Recent rapid technical advances in genome sequencing (genomics) and protein identification (proteomics) have given rise to research problems that require combined expertise from statistics, biology, computer science, and other fields. The interdisciplinary nature of bioinformatics presents many research challenges related to integrating concepts, methods, software, and multiplatform data. In addition to new tools for investigating biological systems via high-throughput genomic and proteomic measurements, statisticians face many novel methodological research questions generated by such data. The work in this book is dedicated to the development and application of Bayesian statistical methods in the analysis of high-throughput bioinformatics data that arise from problems in medical research, in particular cancer research, and molecular and structural biology. This book does not aim to be comprehensive in all areas of bioinformatics. Rather, it presents a broad overview of statistical inference problems related to three main high-throughput platforms: microarray gene expression, serial analysis gene expression (SAGE), and mass spectrometry proteomic profiles. The book's main focus is on the design, statistical inference, and data analysis, from a Bayesian perspective, of data sets arising from such high-throughput experiments.

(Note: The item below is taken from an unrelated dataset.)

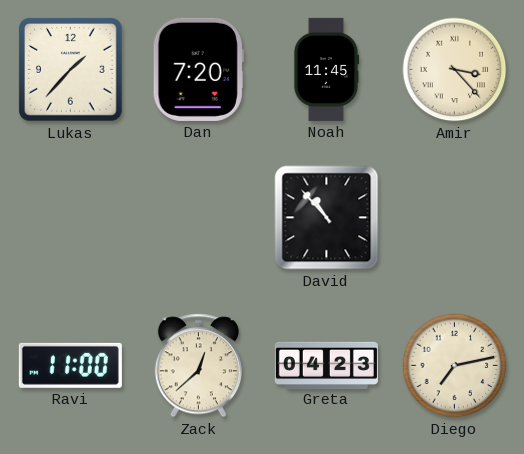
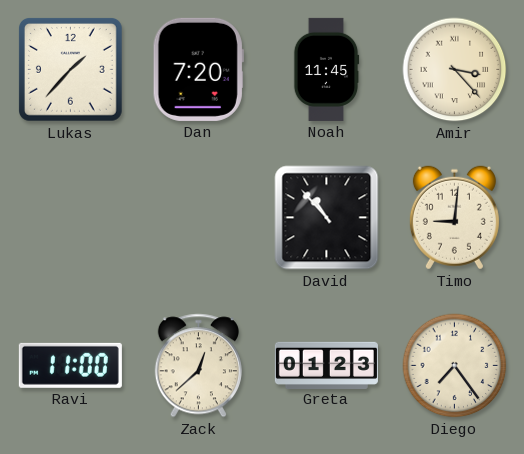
Timo: none -> 9:01
Greta: 04:23 -> 01:23
Diego: 7:13 -> 7:24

Chapter 1 provides a detailed introduction to the three main data platforms and sets the scene for subsequent methodology chapters. This chapter is mainly aimed at nonbiologists and covers elementary biological concepts, details the unique measurement technology with associated idiosyncrasies for the different platforms, and generates an overall outline of issues that statistical methodology can address.
Subsequent chapters focus on specific methodology developments and are grouped approximately by the main bioinformatics platform, with several chapters discussing the integration of at least two platforms.